Integrating with transports
Transports implement a minimal trait so genicp can send/receive bytes:
#![allow(unused)] fn main() { pub trait ControlTransport { type Error; fn next_req_id(&mut self) -> u16; async fn send_request(&mut self, req: Request) -> Result<(), Self::Error>; async fn recv_reply(&mut self, expect_req_id: u16) -> Result<Reply, Self::Error>; } }
tl-gige implements this over GVCP sockets; a future tl-u3v would use USB3 endpoints. Higher layers (genapi-core) depend only on this trait to perform feature get/set.
Working with GenApi (selectors & SwissKnife)

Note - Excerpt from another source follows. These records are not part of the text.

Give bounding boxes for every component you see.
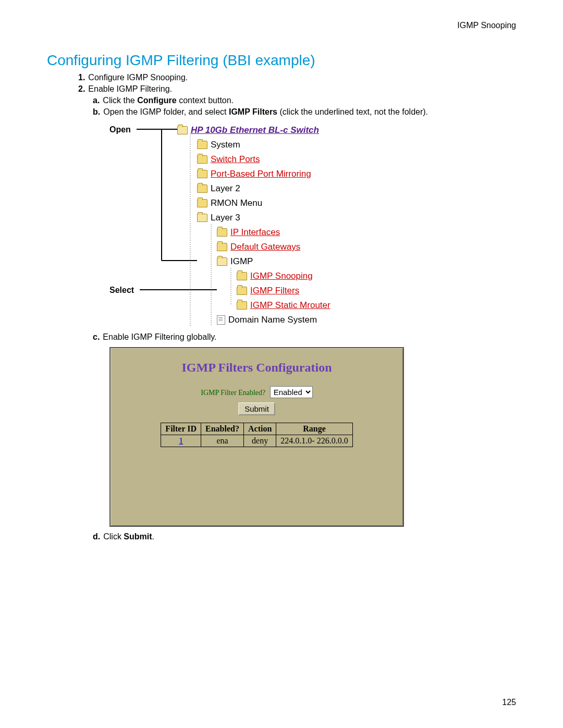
filter-id-link[interactable]: 1 (179, 436, 183, 445)
document-icon (217, 315, 225, 325)
tree-layer3-label: Layer 3 (211, 213, 240, 223)
section-title: Configuring IGMP Filtering (BBI example) (47, 52, 516, 69)
folder-open-icon (197, 214, 207, 222)
tree-rmon-label: RMON Menu (211, 198, 262, 208)
tree-port-mirror-label[interactable]: Port-Based Port Mirroring (211, 169, 311, 179)
th-enabled: Enabled? (201, 423, 244, 435)
folder-icon (197, 170, 207, 178)
tree-igmp-mrouter-label[interactable]: IGMP Static Mrouter (250, 300, 331, 311)
substep-b: b.Open the IGMP folder, and select IGMP … (93, 107, 516, 117)
folder-icon (237, 287, 247, 295)
tree-igmp-snoop-label[interactable]: IGMP Snooping (250, 271, 313, 281)
nav-tree-figure: Open Select HP 10Gb Ethernet BL-c Switch… (115, 123, 448, 327)
folder-icon (197, 184, 207, 193)
substep-a: a.Click the Configure context button. (93, 96, 516, 105)
tree-layer2[interactable]: Layer 2 (115, 181, 448, 196)
substep-b-bold: IGMP Filters (229, 107, 277, 116)
substep-d: d.Click Submit. (93, 532, 516, 541)
tree-igmp-snoop[interactable]: IGMP Snooping (115, 269, 448, 283)
folder-icon (237, 301, 247, 310)
substep-d-pre: Click (103, 532, 124, 541)
folder-open-icon (217, 257, 227, 266)
substep-b-post: (click the underlined text, not the fold… (277, 107, 428, 116)
substep-d-letter: d. (93, 532, 100, 541)
substep-a-letter: a. (93, 96, 100, 105)
step-2: 2.Enable IGMP Filtering. a.Click the Con… (78, 84, 516, 117)
tree-rmon[interactable]: RMON Menu (115, 196, 448, 211)
step-1-text: Configure IGMP Snooping. (88, 73, 188, 82)
tree-igmp[interactable]: IGMP (115, 254, 448, 269)
tree-gateways[interactable]: Default Gateways (115, 240, 448, 254)
substep-b-pre: Open the IGMP folder, and select (103, 107, 229, 116)
step-2-number: 2. (78, 84, 85, 93)
substep-b-letter: b. (93, 107, 100, 116)
folder-icon (197, 199, 207, 207)
substep-a-bold: Configure (137, 96, 177, 105)
tree-gateways-label[interactable]: Default Gateways (230, 242, 300, 252)
td-range: 224.0.1.0- 226.0.0.0 (276, 435, 352, 447)
enabled-label: IGMP Filter Enabled? (201, 389, 265, 397)
substep-d-bold: Submit (124, 532, 152, 541)
substep-a-post: context button. (177, 96, 234, 105)
folder-icon (237, 272, 247, 280)
step-1-number: 1. (78, 73, 85, 82)
substep-c-letter: c. (93, 332, 100, 341)
tree-ip-if[interactable]: IP Interfaces (115, 225, 448, 240)
th-action: Action (243, 423, 276, 435)
folder-open-icon (177, 126, 188, 134)
tree-igmp-filters[interactable]: IGMP Filters (115, 283, 448, 298)
tree-system-label: System (211, 140, 240, 150)
submit-button[interactable]: Submit (238, 402, 275, 415)
folder-icon (217, 243, 227, 251)
th-filter-id: Filter ID (161, 423, 201, 435)
tree-igmp-mrouter[interactable]: IGMP Static Mrouter (115, 298, 448, 313)
tree-dns-label: Domain Name System (228, 315, 317, 325)
td-enabled: ena (201, 435, 244, 447)
substep-c: c.Enable IGMP Filtering globally. (93, 332, 516, 342)
tree-layer2-label: Layer 2 (211, 183, 240, 194)
filters-table: Filter ID Enabled? Action Range 1 ena de… (161, 423, 352, 447)
tree-dns[interactable]: Domain Name System (115, 313, 448, 327)
panel-title: IGMP Filters Configuration (118, 361, 396, 375)
substeps: a.Click the Configure context button. b.… (93, 96, 516, 117)
td-filter-id[interactable]: 1 (161, 435, 201, 447)
step-1: 1.Configure IGMP Snooping. (78, 73, 516, 82)
th-range: Range (276, 423, 352, 435)
tree-switch-ports-label[interactable]: Switch Ports (211, 154, 260, 165)
tree-switch-ports[interactable]: Switch Ports (115, 152, 448, 167)
igmp-filters-panel: IGMP Filters Configuration IGMP Filter E… (109, 347, 404, 527)
page-number: 125 (502, 698, 516, 707)
tree-root-label[interactable]: HP 10Gb Ethernet BL-c Switch (191, 125, 319, 135)
tree-igmp-filters-label[interactable]: IGMP Filters (250, 286, 299, 296)
tree-port-mirror[interactable]: Port-Based Port Mirroring (115, 167, 448, 181)
tree-ip-if-label[interactable]: IP Interfaces (230, 227, 280, 238)
tree-root[interactable]: HP 10Gb Ethernet BL-c Switch (115, 123, 448, 138)
substep-a-pre: Click the (103, 96, 137, 105)
enabled-select[interactable]: Enabled (270, 386, 313, 398)
substep-d-post: . (152, 532, 154, 541)
tree-system[interactable]: System (115, 138, 448, 152)
tree-layer3[interactable]: Layer 3 (115, 211, 448, 225)
folder-icon (197, 141, 207, 149)
enabled-row: IGMP Filter Enabled? Enabled (118, 386, 396, 398)
table-row: 1 ena deny 224.0.1.0- 226.0.0.0 (161, 435, 352, 447)
substep-c-text: Enable IGMP Filtering globally. (103, 332, 216, 341)
steps-list: 1.Configure IGMP Snooping. 2.Enable IGMP… (78, 73, 516, 117)
folder-icon (197, 155, 207, 164)
tree-igmp-label: IGMP (230, 256, 253, 267)
header-chapter: IGMP Snooping (457, 21, 516, 30)
td-action: deny (243, 435, 276, 447)
step-2-text: Enable IGMP Filtering. (88, 84, 172, 93)
table-header-row: Filter ID Enabled? Action Range (161, 423, 352, 435)
folder-icon (217, 228, 227, 237)
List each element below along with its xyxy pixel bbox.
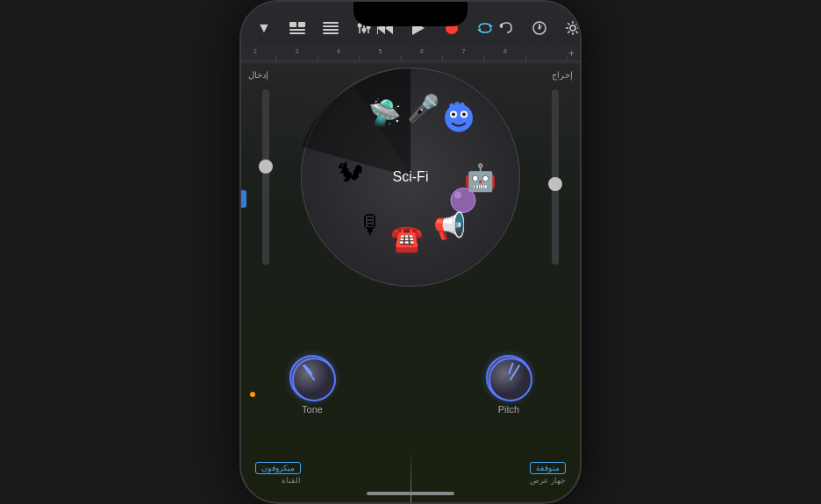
svg-text:7: 7 [461,49,465,55]
tone-control: Tone [289,355,335,415]
mixer-icon[interactable] [320,18,341,39]
svg-rect-4 [323,22,339,24]
voice-phone[interactable]: ☎️ [390,223,423,253]
phone-notch [353,2,468,26]
svg-rect-50 [460,103,464,109]
toolbar-right [496,18,580,39]
timeline-ruler: 2 3 4 5 6 7 8 + [241,46,580,63]
svg-text:2: 2 [253,49,257,55]
bottom-left: ميكروفون القناة [255,462,301,485]
svg-rect-1 [298,22,305,27]
metronome-icon[interactable] [529,18,550,39]
svg-text:6: 6 [420,49,424,55]
svg-text:3: 3 [295,49,298,55]
input-label: إدخال [248,70,268,80]
voice-speaker[interactable]: 📢 [433,209,466,240]
svg-rect-5 [323,25,339,27]
app-content: ▼ [241,2,580,502]
channel-label: القناة [255,476,301,485]
pitch-label: Pitch [498,404,519,415]
svg-rect-3 [289,32,305,34]
tone-knob[interactable] [289,355,335,401]
dropdown-arrow-icon[interactable]: ▼ [253,18,275,39]
svg-text:5: 5 [378,49,382,55]
voice-mic-stand[interactable]: 🎙 [358,210,384,240]
undo-icon[interactable] [496,18,517,39]
svg-point-51 [451,188,475,212]
tone-label: Tone [302,404,323,415]
svg-point-26 [570,25,575,31]
bottom-right: متوقفة جهاز عرض [530,462,566,485]
svg-rect-49 [455,102,459,109]
track-view-icon[interactable] [287,18,308,39]
svg-marker-20 [477,28,481,32]
svg-point-46 [452,112,455,116]
stopped-button[interactable]: متوقفة [530,462,566,474]
input-volume-slider[interactable] [262,89,269,265]
voice-circle[interactable]: Sci-Fi 🛸 🎤 [301,67,520,287]
svg-point-47 [462,112,466,116]
svg-rect-7 [323,32,339,34]
voice-squirrel[interactable]: 🐿 [337,158,363,188]
microphone-button[interactable]: ميكروفون [255,462,301,474]
settings-gear-icon[interactable] [562,18,580,39]
current-voice-label: Sci-Fi [393,169,429,185]
status-dot [250,392,255,397]
display-label: جهاز عرض [530,476,566,485]
pitch-knob[interactable] [486,355,532,401]
svg-point-52 [454,191,461,198]
loop-icon[interactable] [475,18,496,39]
voice-microphone[interactable]: 🎤 [407,92,439,123]
svg-rect-48 [450,103,453,109]
svg-text:8: 8 [503,49,507,55]
svg-rect-6 [323,29,339,31]
pointer-line [410,450,411,502]
level-indicator [241,190,246,208]
svg-rect-2 [289,29,305,31]
svg-text:4: 4 [337,49,340,55]
svg-marker-19 [489,25,493,28]
voice-selector[interactable]: Sci-Fi 🛸 🎤 [301,67,520,287]
voice-ufo[interactable]: 🛸 [368,96,401,127]
svg-rect-0 [289,22,296,27]
phone-frame: ▼ [239,0,582,504]
svg-point-12 [362,28,367,32]
pitch-control: Pitch [486,355,532,415]
voice-monster[interactable] [443,102,475,139]
output-volume-slider[interactable] [552,89,559,265]
output-label: إخراج [552,70,573,80]
add-track-button[interactable]: + [568,47,575,60]
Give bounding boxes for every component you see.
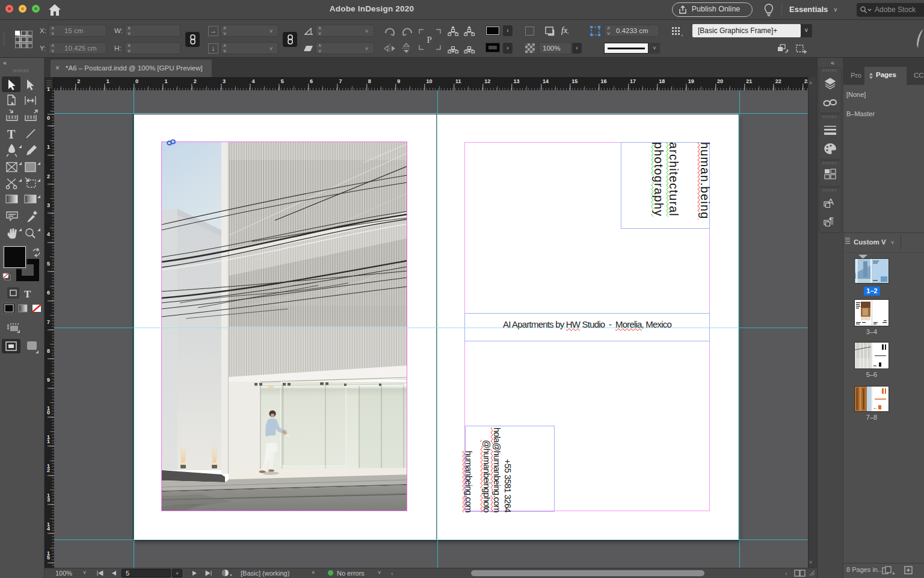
- svg-text:T: T: [7, 128, 16, 141]
- svg-text:P: P: [427, 35, 432, 45]
- svg-text:T: T: [24, 288, 31, 300]
- svg-text:«: «: [3, 59, 7, 66]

- Selectors: When a feature is selector‑dependent, the NodeMap temporarily sets the selector node(s), performs the underlying register op(s) via
genicp, then restores state as needed. - SwissKnife: Expression nodes evaluate by reading inputs (which may be registers or other nodes), computing the result in host code, and returning the computed value to callers.
This means end‑users usually call get("ExposureTime"); the NodeMap and genicp handle all required register transactions.
Examples
Read a 32‑bit register
#![allow(unused)] fn main() { let v = genicp::helpers::read_u32(&mut adapter, 0x0010_0200).await?; }
Write a 32‑bit register
#![allow(unused)] fn main() { genicp::helpers::write_u32(&mut adapter, 0x0010_0200, 0x0000_0001).await?; }
Read a memory block safely
#![allow(unused)] fn main() { let bytes = genicp::helpers::read_block(&mut adapter, 0x4000_0000, 8192).await?; }
Modify a bitfield (read‑modify‑write)
#![allow(unused)] fn main() { use genicp::bitops::{mask32, set_bits32}; let v = genicp::helpers::read_u32(&mut adapter, REG_CTRL).await?; let v2 = set_bits32(v, mask32(3..=5), true); // set bits 3..5 genicp::helpers::write_u32(&mut adapter, REG_CTRL, v2).await?; }
Testing tips
- Unit tests for encode/decode, status mapping, and bitops.
- Golden packets: store a few known request/ack byte arrays and assert round‑trips.
- Fuzzing: run
arbitrary/proptestonReply::from_bytesto harden parsers. - Transport mocks: a simple in‑memory adapter that echoes canned replies makes NodeMap tests deterministic.
Gotchas & best practices
- Always match
req_idin replies; do not accept stale acks. - Use bounded chunk sizes to avoid IP fragmentation on UDP transports.
- Respect alignment; some devices NAK misaligned access.
- Keep timeouts conservative; some devices do heavy work on first access (e.g., on‑the‑fly XML assembly).
- Prefer feature‑level APIs (NodeMap) in apps; use raw
genicponly for diagnostics and vendor escape hatches.